--- WHAT TO DO ---
From the records below, output exactly the lines starting at the line with "and badges, we can create high" and ending at the line with "Focused on the", both of them included, but no pictures.

Dataset entries
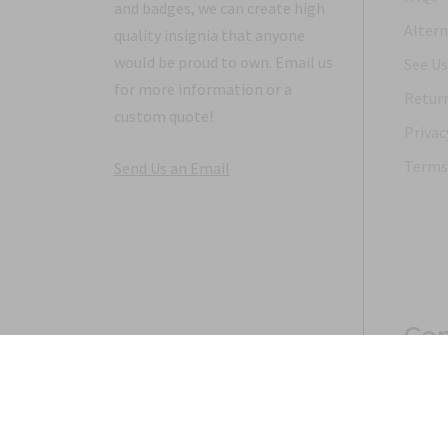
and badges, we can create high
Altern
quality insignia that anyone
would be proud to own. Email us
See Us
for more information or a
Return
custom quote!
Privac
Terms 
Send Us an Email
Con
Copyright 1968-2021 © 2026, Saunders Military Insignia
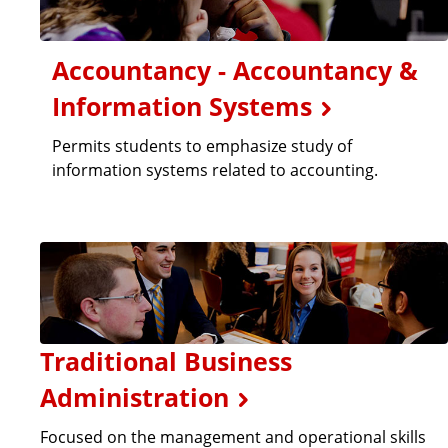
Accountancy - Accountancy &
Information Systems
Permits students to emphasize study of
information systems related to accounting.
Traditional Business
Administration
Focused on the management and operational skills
--
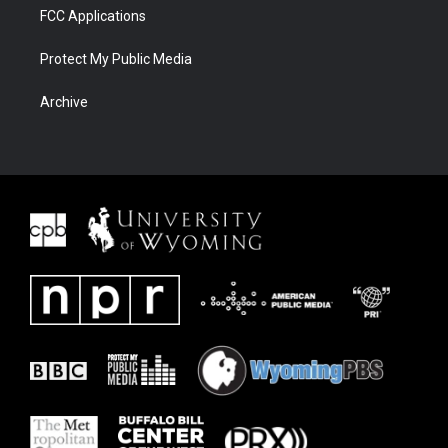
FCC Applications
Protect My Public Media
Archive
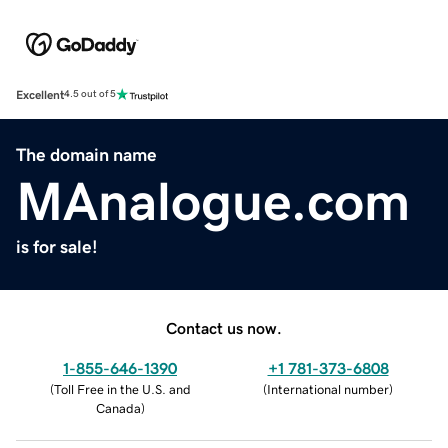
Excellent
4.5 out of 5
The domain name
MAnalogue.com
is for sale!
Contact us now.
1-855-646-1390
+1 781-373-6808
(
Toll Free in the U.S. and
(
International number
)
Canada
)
...
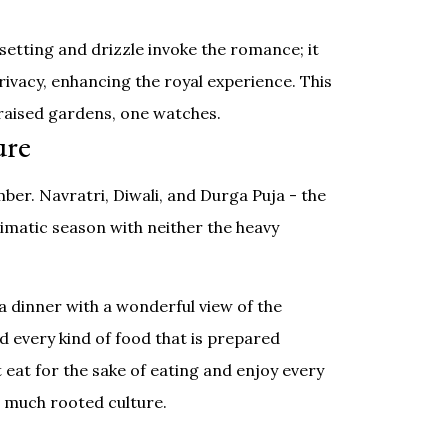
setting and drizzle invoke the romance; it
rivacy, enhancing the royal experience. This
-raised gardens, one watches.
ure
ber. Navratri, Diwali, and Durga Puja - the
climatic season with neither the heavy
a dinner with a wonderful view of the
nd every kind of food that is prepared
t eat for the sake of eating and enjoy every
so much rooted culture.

--- ANSWER SECTION ---
and badges, we can create high
Altern
quality insignia that anyone
would be proud to own. Email us
See Us
for more information or a
Return
custom quote!
Privac
Terms 
Send Us an Email
Con
Copyright 1968-2021 © 2026, Saunders Military Insignia
Accountancy - Accountancy &
Information Systems
Permits students to emphasize study of
information systems related to accounting.
Traditional Business
Administration
Focused on the management and operational skills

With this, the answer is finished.